Episodes 1-2: The series is set in 1961, Moscow, in the epoch of Gagarin and space exploration. Novice writer Andrei, who has had a short story published in Yunost, returns to his hometown. He is met by his childhood friends. Soon all of them - Andrei, Boris, Sanya, and Kostya - become fartsovschiki. At the same time, they have a stormy personal life: Andrei is happy with his fiancée Nadya, Kostya is in love with Boris's sister Zina, and Boris is fascinated by the prostitute Tatyana that he meets at work. Nobody knows about Sanya's secret love. Andrei, with the help of Yanskoy's editor, Lanskaya, becomes the secretary of Mikhail Svetlov. After daring successful adventures, the guys come to the attention of the criminal overlord Pont.

Episode 3: At the music-lover Boris's suggestion, the friends start producing and marketing illegal copies of records made on X-rays. They decide to hide the money from their sales in the cell of the storage chamber. The friends clash with currency traders, to whom Kostya in also heavily in debt. To save everyone, someone must take the blame.

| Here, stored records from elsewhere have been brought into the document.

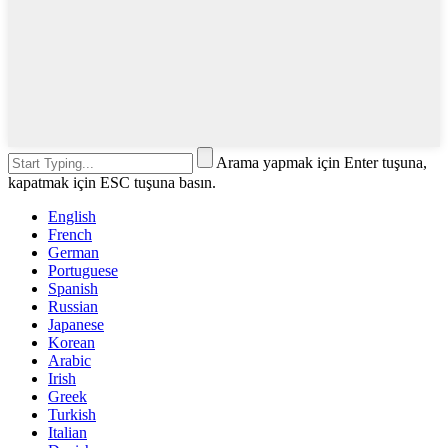
Arama yapmak için Enter tuşuna,
kapatmak için ESC tuşuna basın.
English
French
German
Portuguese
Spanish
Russian
Japanese
Korean
Arabic
Irish
Greek
Turkish
Italian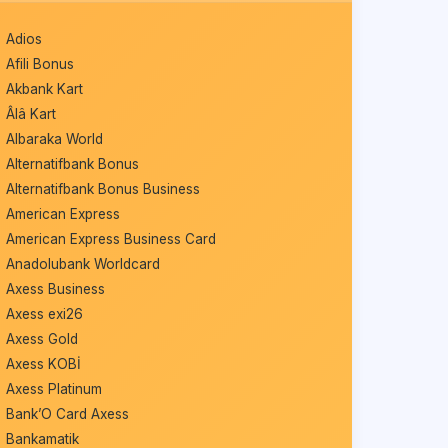
Adios
Afili Bonus
Akbank Kart
Âlâ Kart
Albaraka World
Alternatifbank Bonus
Alternatifbank Bonus Business
American Express
American Express Business Card
Anadolubank Worldcard
Axess Business
Axess exi26
Axess Gold
Axess KOBİ
Axess Platinum
Bank’O Card Axess
Bankamatik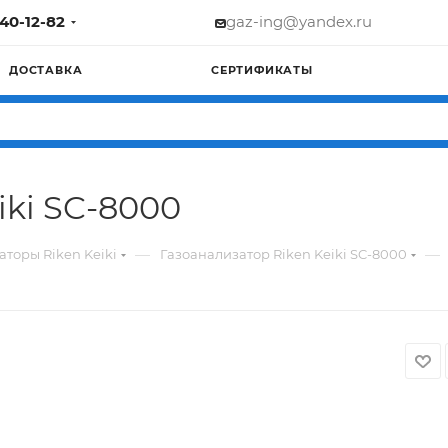
740-12-82
gaz-ing@yandex.ru
ДОСТАВКА
СЕРТИФИКАТЫ
iki SC-8000
—
—
аторы Riken Keiki
Газоанализатор Riken Keiki SC-8000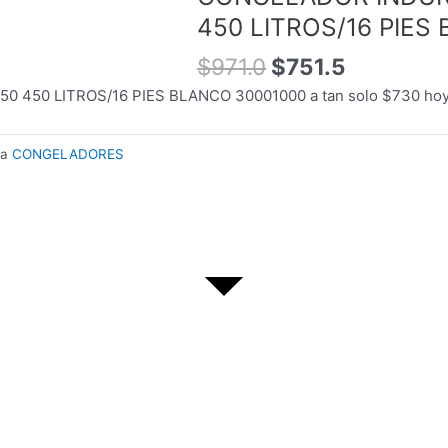
original
actual
450 LITROS/16 PIES
era:
es:
$971.0.
$751.5.
$
971.0
$
751.5
50 LITROS/16 PIES BLANCO 30001000 a tan solo $730 hoy en
ta
CONGELADORES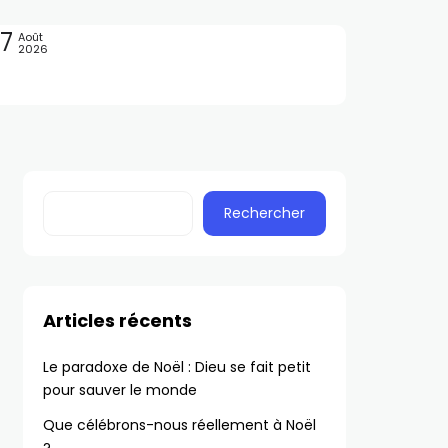
7
Août
2026
Rechercher
Articles récents
Le paradoxe de Noël : Dieu se fait petit
pour sauver le monde
Que célébrons-nous réellement à Noël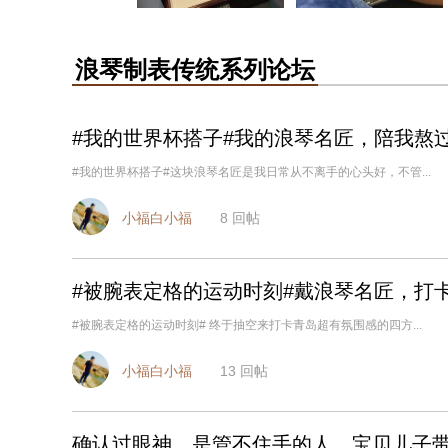
浪琴制表传统系列论坛
#我的世界杯搭子#我的浪琴名匠，陪我熬
#我的世界杯搭子#这块浪琴名匠是我日常从不离手的心头好，不管...
小福白小福
8
回帖
#被腕表定格的运动时刻#戴浪琴名匠，打
#被腕表定格的运动时刻# 终于抽空来打卡青岛超有氛围感的四方...
小福白小福
13
回帖
确认过眼神，是管不住手的人，宝贝儿子带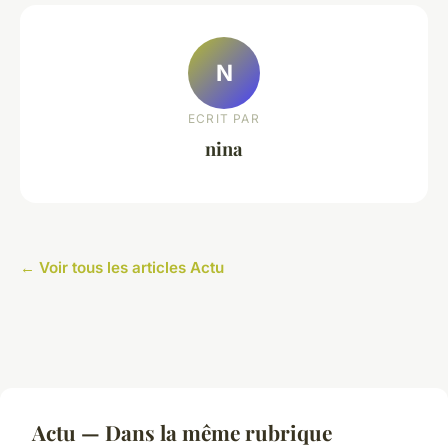
N
ECRIT PAR
nina
← Voir tous les articles Actu
Actu — Dans la même rubrique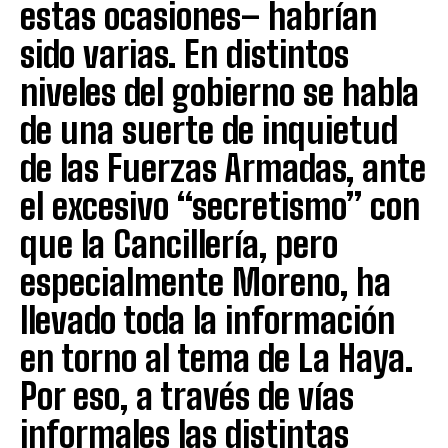
estas ocasiones– habrían
sido varias. En distintos
niveles del gobierno se habla
de una suerte de inquietud
de las Fuerzas Armadas, ante
el excesivo “secretismo” con
que la Cancillería, pero
especialmente Moreno, ha
llevado toda la información
en torno al tema de La Haya.
Por eso, a través de vías
informales las distintas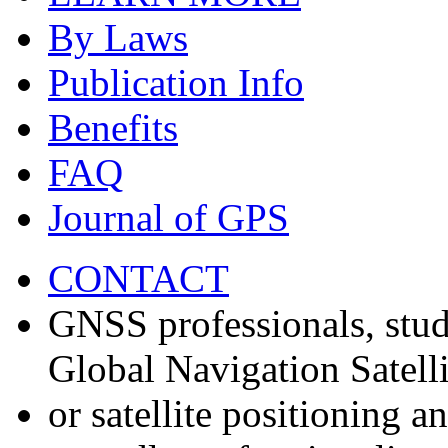
By Laws
Publication Info
Benefits
FAQ
Journal of GPS
CONTACT
GNSS professionals, stud
Global Navigation Satell
or satellite positioning 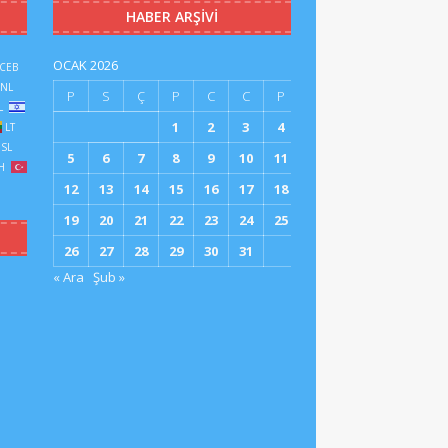
HABER ARŞIVI
OCAK 2026
CEB
NL
P
S
Ç
P
C
C
P
L
1
2
3
4
LT
SL
5
6
7
8
9
10
11
H
12
13
14
15
16
17
18
19
20
21
22
23
24
25
26
27
28
29
30
31
« Ara
Şub »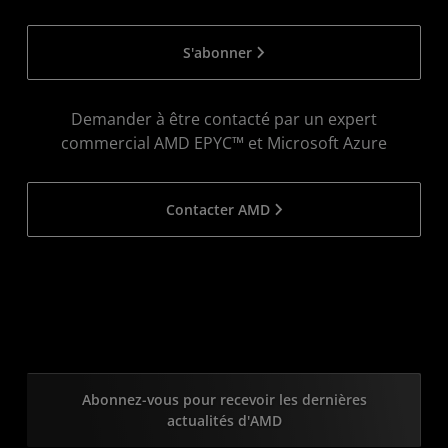
S'abonner
Demander à être contacté par un expert
commercial AMD EPYC™ et Microsoft Azure
Contacter AMD
Abonnez-vous pour recevoir les dernières
actualités d'AMD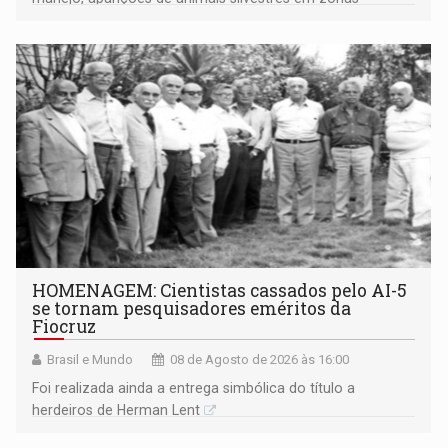
industriais e urbanizadas têm sido recorrentes
HOMENAGEM: Cientistas cassados pelo AI-5
se tornam pesquisadores eméritos da
Fiocruz
Brasil e Mundo
08 de Agosto de 2026 às 16:00
Foi realizada ainda a entrega simbólica do título a
herdeiros de Herman Lent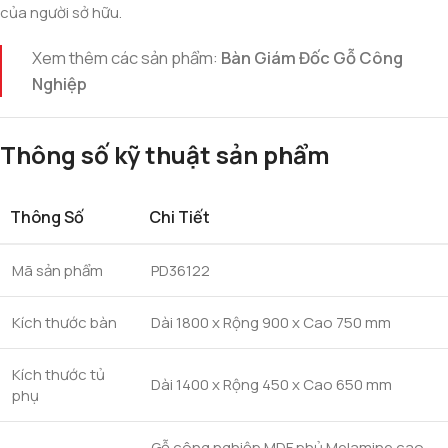
của người sở hữu.
Xem thêm các sản phẩm:
Bàn Giám Đốc Gỗ Công
Nghiệp
Thông số kỹ thuật sản phẩm
Thông Số
Chi Tiết
Mã sản phẩm
PD36122
Kích thước bàn
Dài 1800 x Rộng 900 x Cao 750 mm
Kích thước tủ
Dài 1400 x Rộng 450 x Cao 650 mm
phụ
Gỗ công nghiệp MDF phủ Melamine cao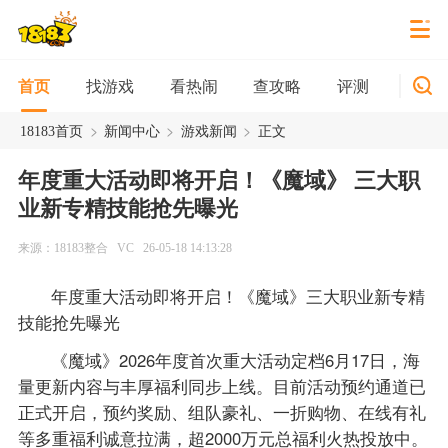
找游戏
看热闹
查攻略
评测
新游
首页
>
>
>
18183首页
新闻中心
游戏新闻
正文
年度重大活动即将开启！《魔域》 三大职
业新专精技能抢先曝光
来源：18183整合
VC
26-05-18 14:13:28
年度重大活动即将开启！《魔域》三大职业新专精
技能抢先曝光
《魔域》2026年度首次重大活动定档6月17日，海
量更新内容与丰厚福利同步上线。目前活动预约通道已
正式开启，预约奖励、组队豪礼、一折购物、在线有礼
等多重福利诚意拉满，超2000万元总福利火热投放中。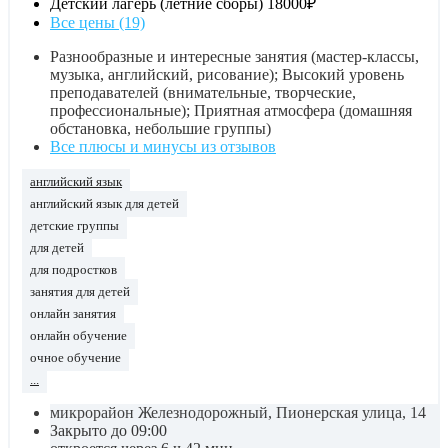
Детский лагерь (летние сборы)
18000₽
Все цены (19)
Разнообразные и интересные занятия (мастер-классы,
музыка, английский, рисование); Высокий уровень
преподавателей (внимательные, творческие,
профессиональные); Приятная атмосфера (домашняя
обстановка, небольшие группы)
Все плюсы и минусы из отзывов
английский язык
английский язык для детей
детские группы
для детей
для подростков
занятия для детей
онлайн занятия
онлайн обучение
очное обучение
...
микрорайон Железнодорожный, Пионерская улица, 14
Закрыто до 09:00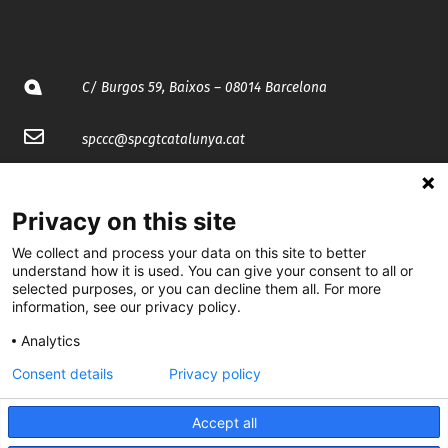
C/ Burgos 59, Baixos – 08014 Barcelona
spccc@
spcgtcatalunya.cat
935 120 481
Privacy on this site
@CGTCatalunya
We collect and process your data on this site to better
understand how it is used. You can give your consent to all or
cgtcatalunya
selected purposes, or you can decline them all. For more
information, see our privacy policy.
CGTCatalunya
Analytics
cgtcatalunya
Consent details
Privacy policy
Accept all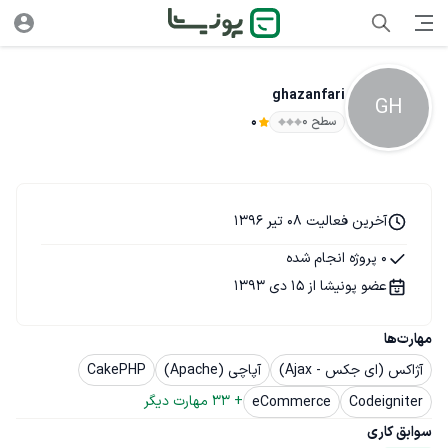
ghazanfari
GH
سطح ۰
0
آخرین فعالیت 08 تیر 1396
0 پروژه انجام شده
عضو پونیشا از 15 دی 1393
مهارت‌ها
آژاکس (ای جکس - Ajax)
آپاچی (Apache)
CakePHP
+ 
33
 مهارت دیگر
eCommerce
Codeigniter
سوابق کاری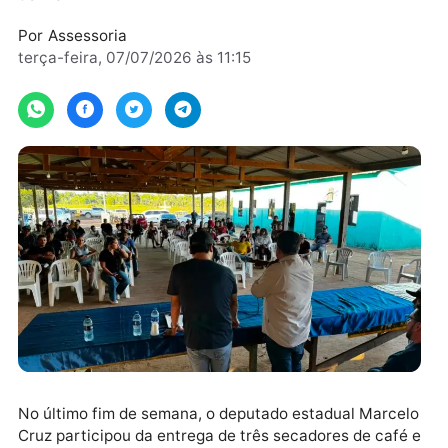
familiar e a cafeicultura em Candeias do
Jamari.
Por
Assessoria
terça-feira, 07/07/2026 às 11:15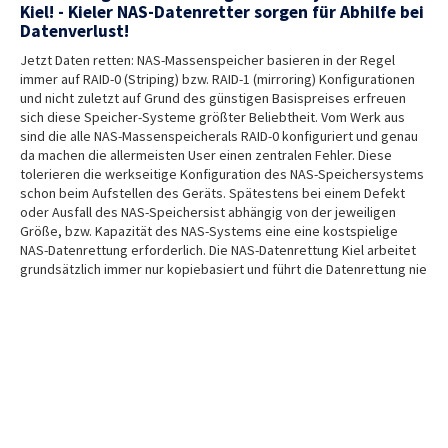
Kiel! - Kieler NAS-Datenretter sorgen für Abhilfe bei
Datenverlust!
Jetzt Daten retten: NAS-Massenspeicher basieren in der Regel
immer auf RAID-0 (Striping) bzw. RAID-1 (mirroring) Konfigurationen
und nicht zuletzt auf Grund des günstigen Basispreises erfreuen
sich diese Speicher-Systeme größter Beliebtheit. Vom Werk aus
sind die alle NAS-Massenspeicherals RAID-0 konfiguriert und genau
da machen die allermeisten User einen zentralen Fehler. Diese
tolerieren die werkseitige Konfiguration des NAS-Speichersystems
schon beim Aufstellen des Geräts. Spätestens bei einem Defekt
oder Ausfall des NAS-Speichersist abhängig von der jeweiligen
Größe, bzw. Kapazität des NAS-Systems eine eine kostspielige
NAS-Datenrettung erforderlich. Die NAS-Datenrettung Kiel arbeitet
grundsätzlich immer nur kopiebasiert und führt die Datenrettung nie
am originalen Medium durch. Der temporäre Arbeitsaufwand für die
Erstellung von sektorbasierten Kopien kann bei großen
Festplattenspeichern von > 1 Terrabyte durchaus 1-2 Arbeitstage in
Anspruch nehmen. Wenden Sie sich im Ernstfall immer an die NAS-
Datenrettung Kiel. Die NAS-Fachleute der NAS-Datenrettung Kiel
helfen Ihnen bei allen anfallenden Fragestellungen hinsichtlich Ihres
defekten NAS-Massenspeichers gerne weiter!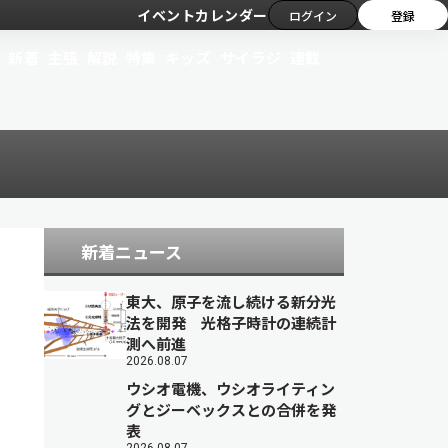
イベントカレンダー
ログイン
登録
新着
主張
解説
特集
キッズ
サイラジ
連載
新着ニュース
東大、原子を流し続ける新分光
法を開発 光格子時計の連続計
測へ前進
2026.08.07
ウシオ電機、ウシオライティン
グとジーベックスとの合併を発
表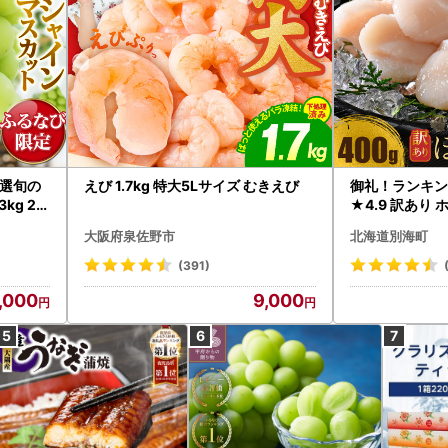
選旬の
えび 1.7kg 特大5Lサイズ むきえび
御礼！ランキン
kg 2
★4.9 訳あり 
B12-
帆立 貝柱 冷凍 
大阪府泉佐野市
北海道別海町
インマス
(391)
,000
9,000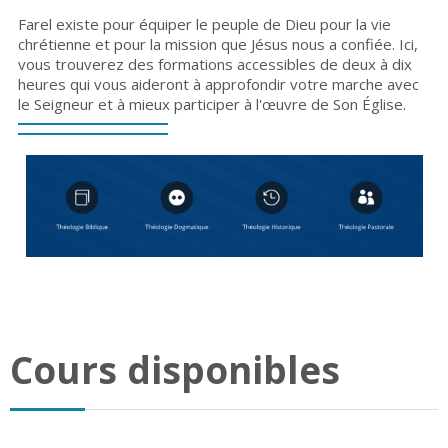
Farel existe pour équiper le peuple de Dieu pour la vie
chrétienne et pour la mission que Jésus nous a confiée. Ici,
vous trouverez des formations accessibles de deux à dix
heures qui vous aideront à approfondir votre marche avec
le Seigneur et à mieux participer à l'œuvre de Son Église.
Cours disponibles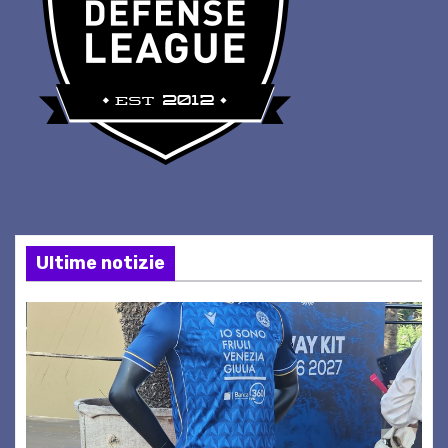
Ultime notizie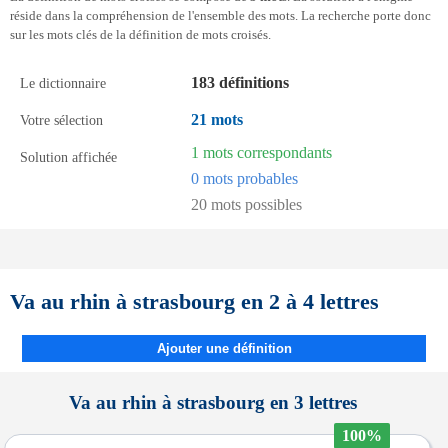
réside dans la compréhension de l'ensemble des mots. La recherche porte donc
sur les mots clés de la définition de mots croisés.
183 définitions
Le dictionnaire
21 mots
Votre sélection
1 mots correspondants
Solution affichée
0 mots probables
20 mots possibles
Va au rhin à strasbourg en 2 à 4 lettres
Ajouter une définition
Va au rhin à strasbourg en 3 lettres
100%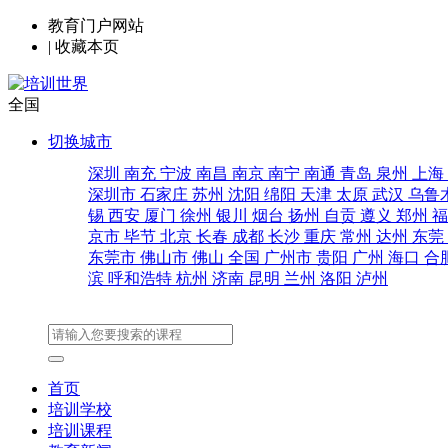
教育门户网站
|
收藏本页
全国
切换城市
深圳
南充
宁波
南昌
南京
南宁
南通
青岛
泉州
上海
深圳市
石家庄
苏州
沈阳
绵阳
天津
太原
武汉
乌鲁
锡
西安
厦门
徐州
银川
烟台
扬州
自贡
遵义
郑州
京市
毕节
北京
长春
成都
长沙
重庆
常州
达州
东莞
东莞市
佛山市
佛山
全国
广州市
贵阳
广州
海口
合
滨
呼和浩特
杭州
济南
昆明
兰州
洛阳
泸州
首页
培训学校
培训课程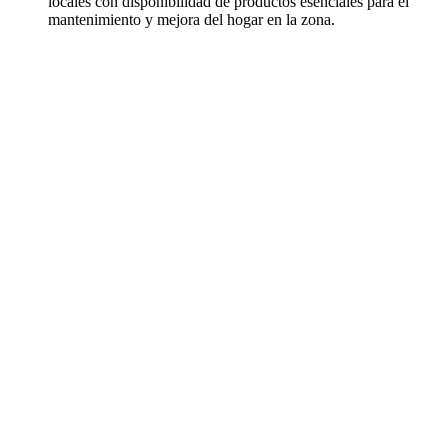
locales con disponibilidad de productos esenciales para el
mantenimiento y mejora del hogar en la zona.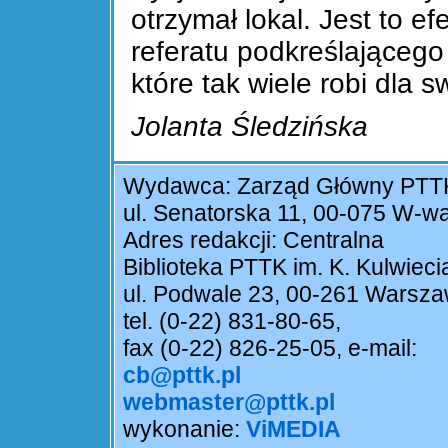
otrzymał lokal. Jest to e
referatu podkreślająceg
które tak wiele robi dla 
Jolanta Śledzińska
Wydawca: Zarząd Główny PTT
ul. Senatorska 11, 00-075 W-w
Adres redakcji: Centralna
Biblioteka PTTK im. K. Kulwieci
ul. Podwale 23, 00-261 Warsz
tel. (0-22) 831-80-65,
fax (0-22) 826-25-05, e-mail:
cb@pttk.pl
webmaster@pttk.pl
wykonanie:
ViMEDIA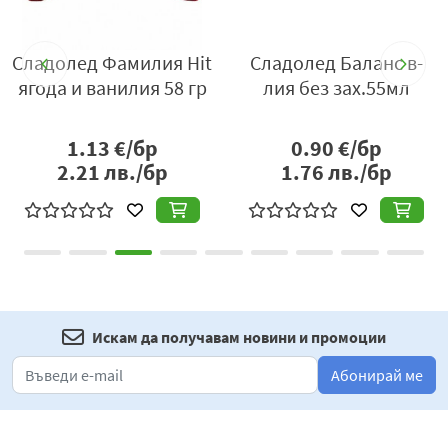
н
Сладолед Фамилия Hit
Сладолед Баланс в-
ягода и ванилия 58 гр
лия без зах.55мл
1.13
€/бр
0.90
€/бр
2.21
лв./бр
1.76
лв./бр
Искам да получавам новини и промоции
Абонирай ме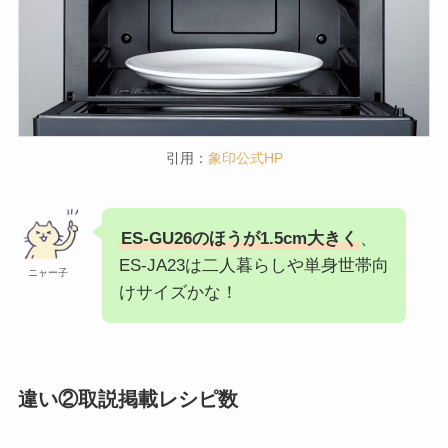
商品名
寸法
幅487×奥行398×高さ349
ES-JA23
庫内：幅363×奥行310×高さ175（間口39cm）
幅487×奥行399×高さ370
ES-GU26
庫内：幅378×奥行309×高さ201（間口40.5cm）
引用：
象印公式HP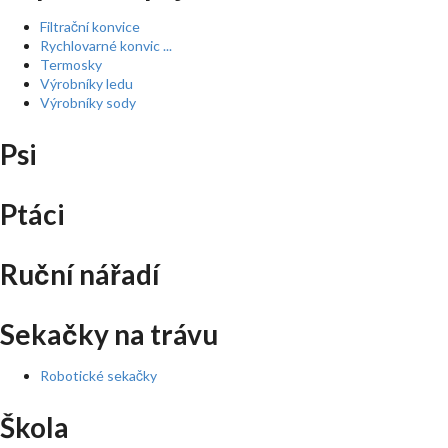
Filtrační konvice
Rychlovarné konvic ...
Termosky
Výrobníky ledu
Výrobníky sody
Psi
Ptáci
Ruční nářadí
Sekačky na trávu
Robotické sekačky
Škola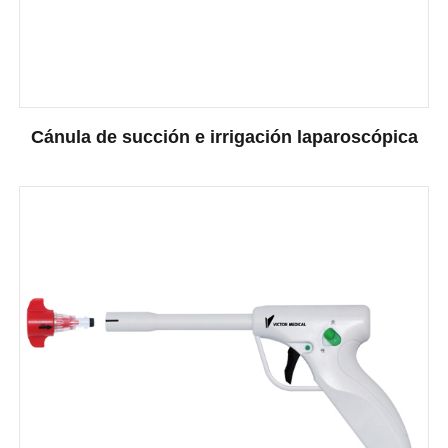
Cánula de succión e irrigación laparoscópica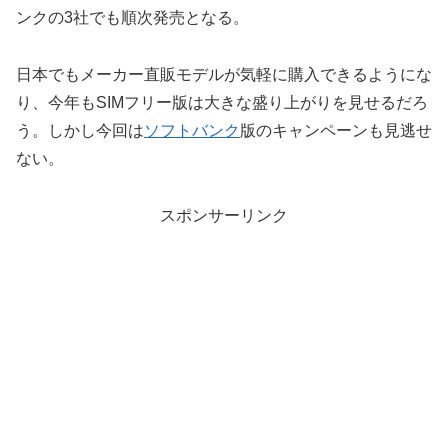
ンクの3社でも順次発売となる。
日本でもメーカー直販モデルが気軽に購入できるようにな
り、今年もSIMフリー版は大きな盛り上がりを見せるだろ
う。しかし今回は
ソフトバンク
版のキャンペーンも見逃せ
ない。
スポンサーリンク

Episode 4: A year later, the friends reach a new level and begin to experiment with cinematographic equipment. The director of commissions, against whom the guys have compromising evidence, is forced to help them. Major Vostrikov, Nadi's father, starts on the trail of the daring fartsovshchiki, unaware that he is well acquainted with the organizer of transactions.

Episode 5: Andrei has had a long-standing affair with Lanskaya, but she chases him away: everything that he now writes is gray and inept. Andrei gets drunk and does not attach importance to the disappearance of Tatiana, who is to meet with a foreigner at the National hotel to receive money. Zina is called to help - she speaks English well.

Episode 6: The friends decide to divide their shared money and engage in fartsovka. Vostrikov's investigation is complete: he demands that Andrei write a full confession, but Nadya does not allow it. Andrei learns about the underground illegal gambling den run by Pont.

Episode 7: The friends gather in the garage to share the money. But the cache is empty. Everyone suspects Kostya. Sanya proposes to Nadya, to her surprise. Vostrikov raids Pont's underground gambling den, but only arrests one person.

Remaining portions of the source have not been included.